The King-Devick Test is designed to assess saccadic eye movements, measuring the speed of rapid number naming as well as errors made by the athlete, with the goal of detecting impairments of eye movement, attention, and language as well as impairments in other areas that would be indicative of suboptimal brain function (Galetta et al. 2011). The King-Devick Test includes a demonstration and three test cards with rows of single-digit numbers that are read aloud from left to right. The participant is asked to read the numbers as quickly as possible without making any errors. The administrator records the total time to complete the three cards and the total number of errors made during the test. The results are compared to a personal baseline. The King-Devick Test usually takes approximately 2 minutes to complete and can be administered on either an iPad or hardcopy (King-Devick, 2013).

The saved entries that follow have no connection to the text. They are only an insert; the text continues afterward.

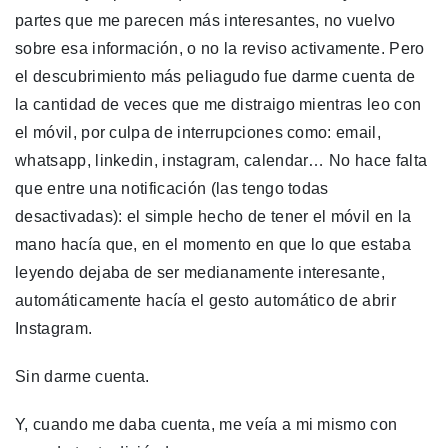
partes que me parecen más interesantes, no vuelvo
sobre esa información, o no la reviso activamente. Pero
el descubrimiento más peliagudo fue darme cuenta de
la cantidad de veces que me distraigo mientras leo con
el móvil, por culpa de interrupciones como: email,
whatsapp, linkedin, instagram, calendar… No hace falta
que entre una notificación (las tengo todas
desactivadas): el simple hecho de tener el móvil en la
mano hacía que, en el momento en que lo que estaba
leyendo dejaba de ser medianamente interesante,
automáticamente hacía el gesto automático de abrir
Instagram.
Sin darme cuenta.
Y, cuando me daba cuenta, me veía a mi mismo con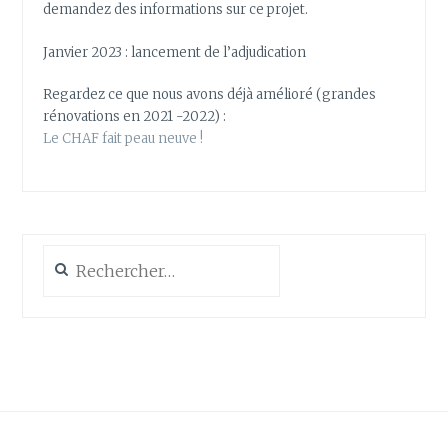
demandez des informations sur ce projet.
Janvier 2023 : lancement de l’adjudication
Regardez ce que nous avons déjà amélioré (grandes
rénovations en 2021 -2022) :
Le CHAF fait peau neuve !
Rechercher :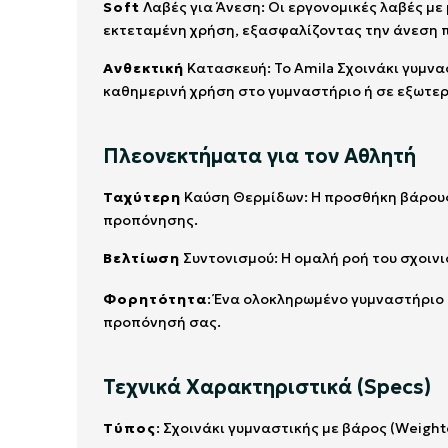
Soft
Λαβές για Άνεση: Οι εργονομικές λαβές μ
εκτεταμένη χρήση, εξασφαλίζοντας την άνεση π
Ανθεκτική
Κατασκευή: Το Amila Σχοινάκι γυμνα
καθημερινή χρήση στο γυμναστήριο ή σε εξωτερ
Πλεονεκτήματα για τον Αθλητή
Ταχύτερη
Καύση Θερμίδων: Η προσθήκη βάρους 
προπόνησης.
Βελτίωση
Συντονισμού: Η ομαλή ροή του σχοιν
Φορητότητα
: Ένα ολοκληρωμένο γυμναστήριο 
προπόνησή σας.
Τεχνικά Χαρακτηριστικά (Specs)
Τύπος
: Σχοινάκι γυμναστικής με βάρος (Weigh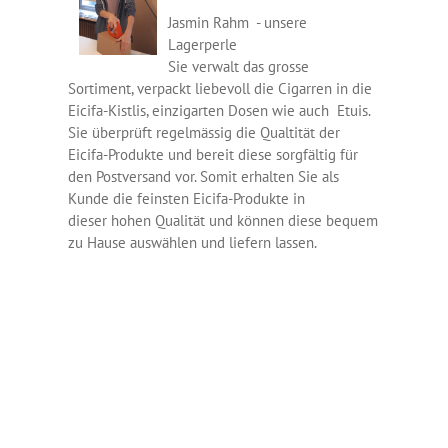
Jasmin Rahm - unsere
Lagerperle
Sie verwalt das grosse
Sortiment, verpackt liebevoll die Cigarren in die
Eicifa-Kistlis, einzigarten Dosen wie auch Etuis.
Sie überprüft regelmässig die Qualtität der
Eicifa-Produkte und bereit diese sorgfältig für
den Postversand vor. Somit erhalten Sie als
Kunde die feinsten Eicifa-Produkte in
dieser hohen Qualität und können diese bequem
zu Hause auswählen und liefern lassen.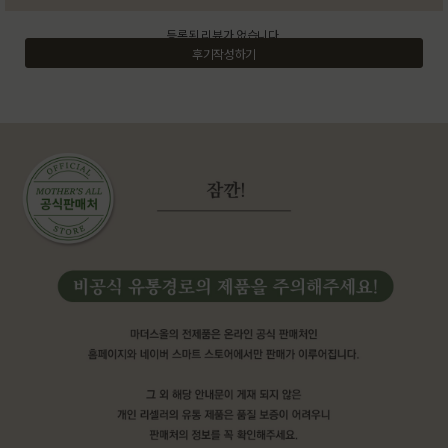
등록된 리뷰가 없습니다.
후기작성하기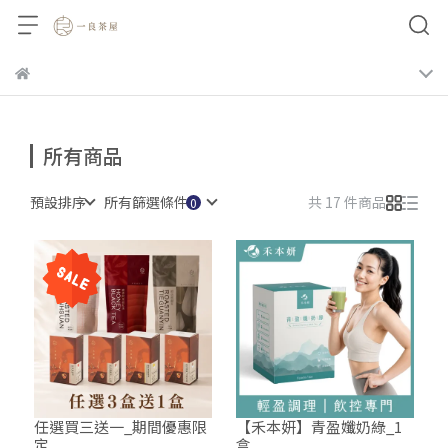
所有商品
預設排序
所有篩選條件
共 17 件商品
任選買三送一_期間優惠限
【禾本妍】青盈孅奶綠_1
定
盒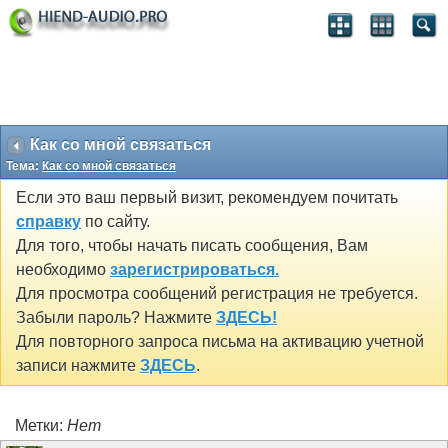
Как со мной связаться
Тема:
Как со мной связаться
Если это ваш первый визит, рекомендуем почитать
справку
по сайту.
Для того, чтобы начать писать сообщения, Вам
необходимо
зарегистрироваться.
Для просмотра сообщений регистрация не требуется.
Забыли пароль? Нажмите
ЗДЕСЬ!
Для повторного запроса письма на активацию учетной
записи нажмите
ЗДЕСЬ
.
Метки:
Нет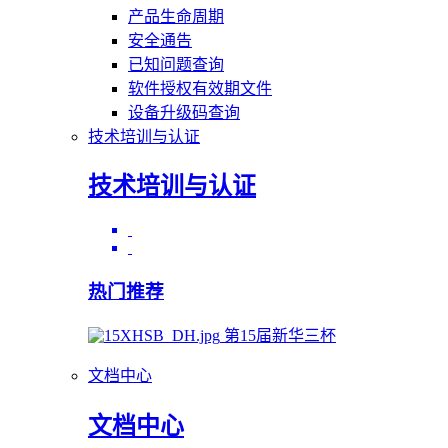
产品生命周期
安全通告
已知问题查询
软件授权有效期文件
设备升级码查询
技术培训与认证
技术培训与认证
热门推荐
第15届新华三杯
文档中心
文档中心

Such tools as well as balance tests may be used either by trained responders as part of an acute sideline or in-field assessment or by health care providers during subsequent clinical evaluation.

Summary Points:

  • The K-D Test is a clinical tool in concussion management that is easy to administer in less than 2 minutes.
  • K-D Test assesses oculomotor ability, rapid number naming, visual attention, and language, which gives insight into neurological pathways controlling these skills, which are often negatively impacted following a head trauma.
  • K-D Test can be used by trained responders during an acute sideline assessment and healthcare providers in clinical evaluation.